The Moss Maiden thought for a moment. “I think so. What do you want to look like?”
“Like a demon,” Miranda said. Then she looked at me and raised her shackled wrists. “Also, can you unchain me? We haven’t even gone on a date yet, and it seems a bit early for S&M.”
***
The Moss Maiden laid her hands on Miranda’s forehead and sung another song, this one faster-paced and more clipped, but no less beautiful than the melody that had preserved Miranda’s body while I extracted the demon. Miranda shivered as the veil fell over her, and when she opened her eyes they glowed with green fire.
“How do I look?” she asked.
“Creepy,” I said.
“Perfect. Thank you, Esmeralda.”
The Moss Maiden smiled demurely. “Anything I can do to help defeat the White Lady. She’s very mean.”
Miranda took the Exorcist’s Dagger and cut the eyelet that held the shackles to the floor, leaving the fetters connected by the thick, heavy chain. “What are you doing with those?” I asked.
Miranda grinned. “Chaining you up.”
“I, uh, huh. What were you saying about not even going on a date?”
She leered at me. “Come on. You got to see me in this,” she gestured at the Valkyrie’s vestments, “which appears to be made of tissue paper and happy thoughts. It’s only fair. And it’ll help sell Holda on my plan. Besides, you can use that Key to get out pretty quickly, right?”
“Yeah.”
“Then come on, lover boy. Let’s get naughty.”
Miranda closed the manacles around my wrists. I was immediately cut off from the Æther, from my power, and it left me feeling naked and vulnerable. It was probably all in my head–the manacles didn’t seem to do much of anything until I tried to use my magic–but I was uncomfortable all the same.

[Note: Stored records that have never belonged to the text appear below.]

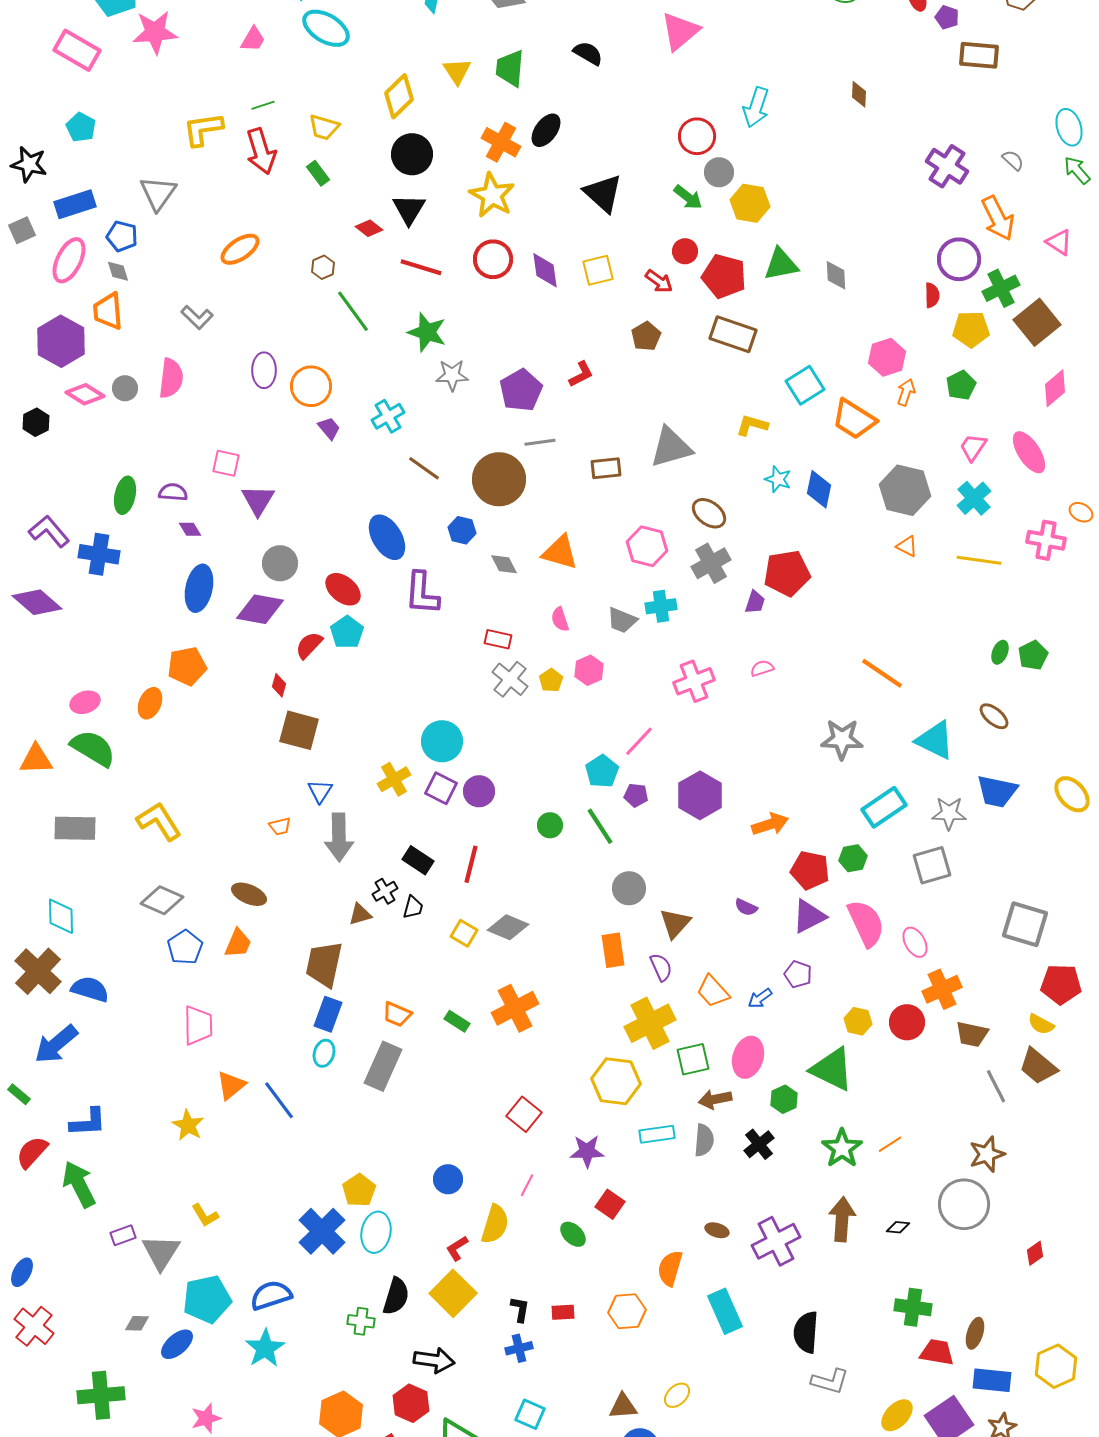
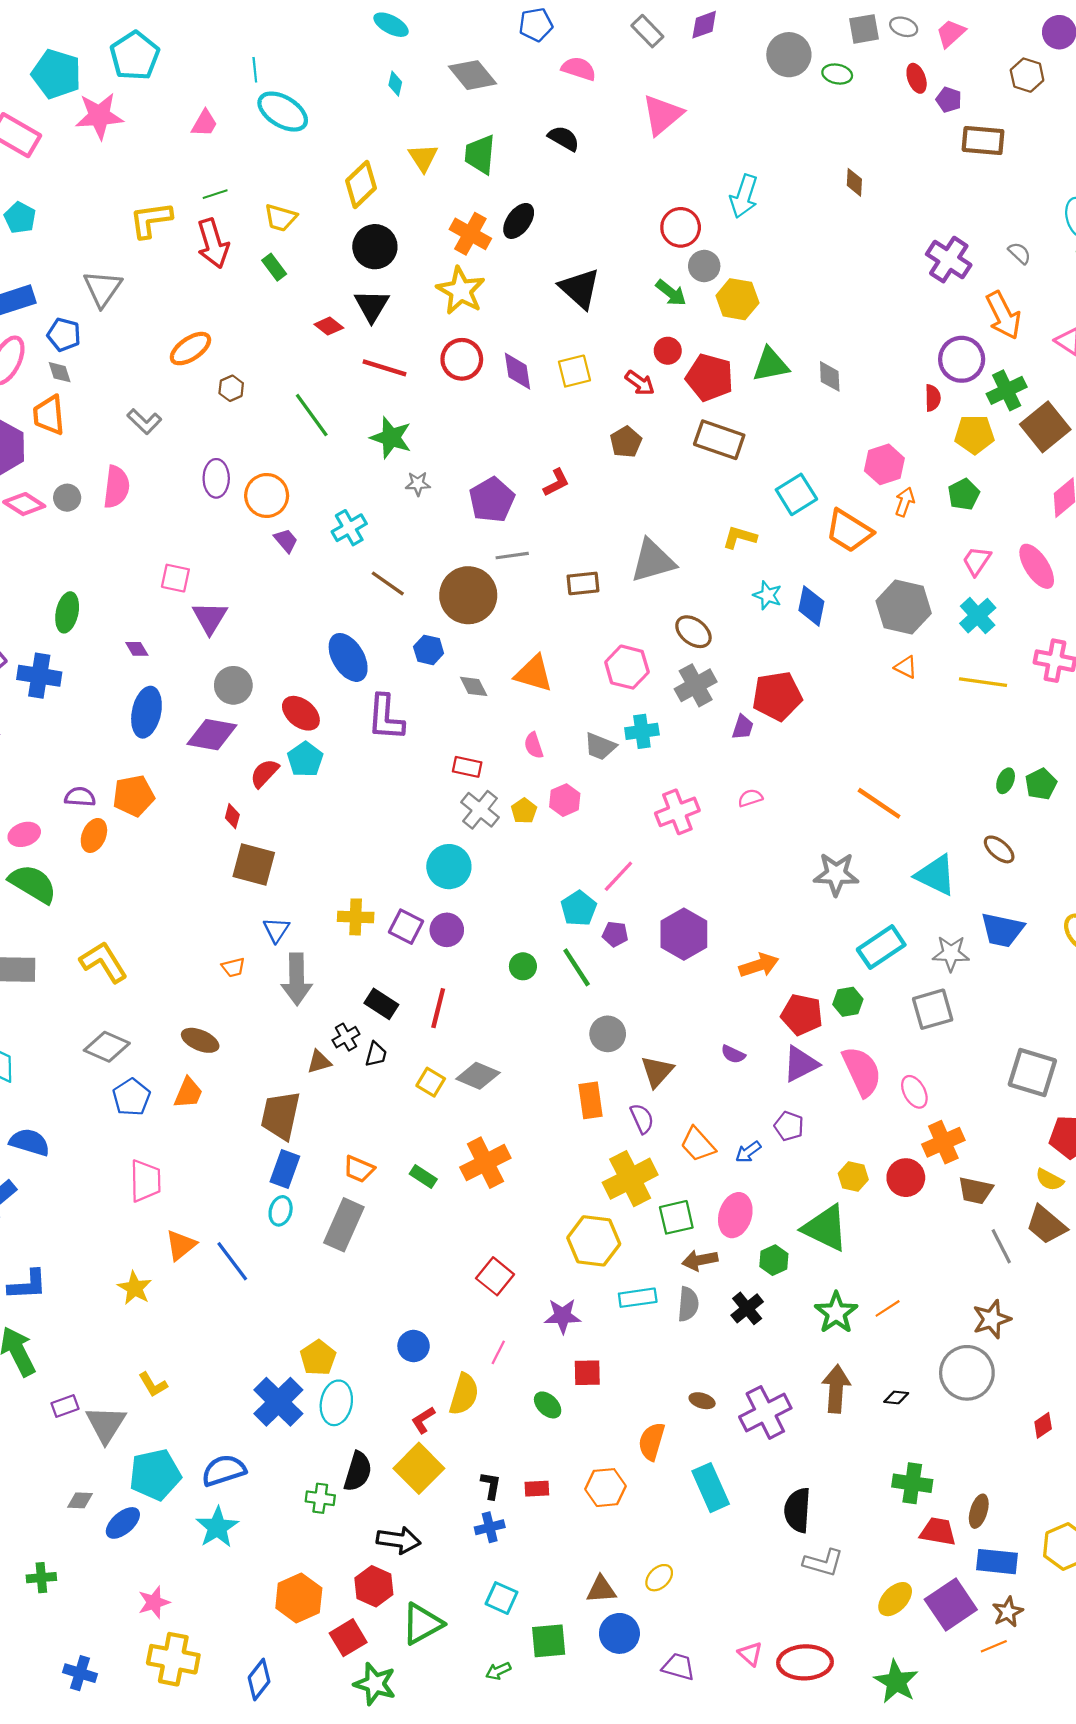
brown hexagon: (323, 267) -> (231, 388), moved
gray star: (452, 375) -> (418, 484), size x0.7
purple semicircle: (173, 492) -> (80, 797), moved
cyan circle: (442, 741) -> (449, 867), moved
yellow cross: (394, 779) -> (356, 917), turned 32
red square: (610, 1204) -> (587, 1373), turned -36
green cross: (101, 1395) -> (41, 1578), size x0.6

Miranda grabbed the middle of the chain. “Jesus, these things are heavy.”
“They’re dwarven-made,” Esmeralda said. “They tend to overcompensate.”

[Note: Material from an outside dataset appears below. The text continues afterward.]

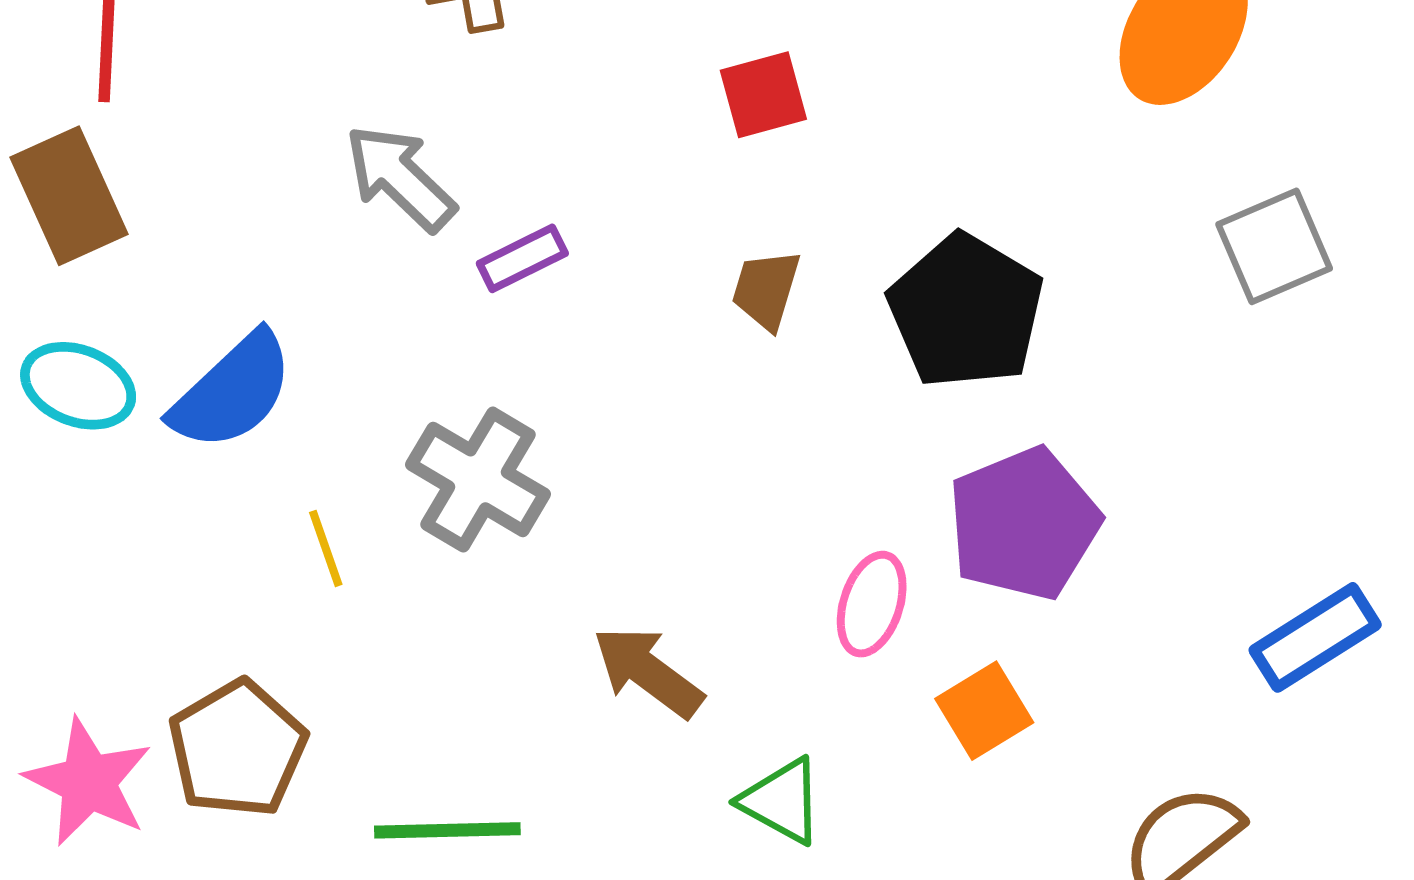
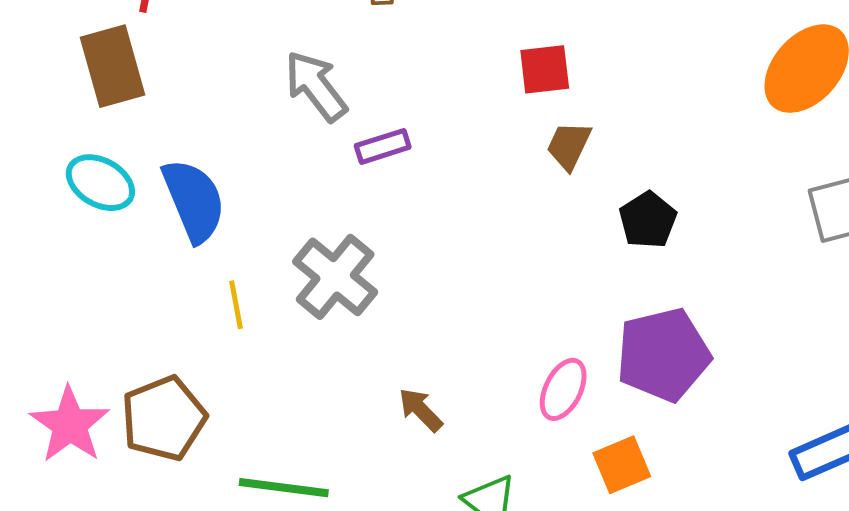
brown trapezoid: (766, 290) -> (569, 146), moved
black pentagon: (966, 311) -> (648, 220), size x0.6
blue semicircle: (232, 391) -> (194, 200), turned -78
brown arrow: (648, 672) -> (421, 410), size x0.7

I gathered up the chains. Without the Æther to strengthen me, I had trouble moving them. “Okay, let’s go. Can you find your way back to Holda’s throne?”
Miranda nodded. The Moss Maiden, however, began to tremble. “I can’t go in there,” she said. “They’ll eat me.”

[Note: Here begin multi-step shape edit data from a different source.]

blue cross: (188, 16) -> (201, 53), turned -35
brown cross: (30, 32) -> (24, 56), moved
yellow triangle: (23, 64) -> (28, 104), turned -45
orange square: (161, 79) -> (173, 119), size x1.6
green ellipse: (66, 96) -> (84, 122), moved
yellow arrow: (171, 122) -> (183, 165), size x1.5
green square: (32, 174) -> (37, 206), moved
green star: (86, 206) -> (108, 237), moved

I smiled down at her. “You’ve already done more than enough, Esmeralda. Thank you.”
She ran over, frighteningly fast, and hugged my leg. “Be careful.” She ran over and hugged Miranda, too. “Take care of him,” she said sternly.
Miranda laughed. “I’ll do what I can.”
Esmeralda ran off, disappearing in the blink of an eye.
“Ready?” I asked.
Miranda led me out of the cell and down the hallway. “This way.”
The cell was deep inside the mountain. We walked for about twenty minutes, the entire time climbing a subtle incline, before we got to a part of the cavern I recognized. The sounds of frantic folk music echoed off the crystal walls.
Miranda took a deep, steadying breath. “Okay, play along. Pretend I just kicked your ass.”
I nodded. Miranda stormed into Holda’s throne room, dragging me along by the giant iron chains. The walkway I had destroyed had been remade, stretching out over the deadly waters. I stumbled and limped after Miranda, favoring my right leg and acting like my right shoulder was out of joint. Holda saw our approach and clapped her hands twice. The music and the dancing stopped instantly, and every demonic eye turned toward us.
“Kára?” Holda asked. “Is everything all right?”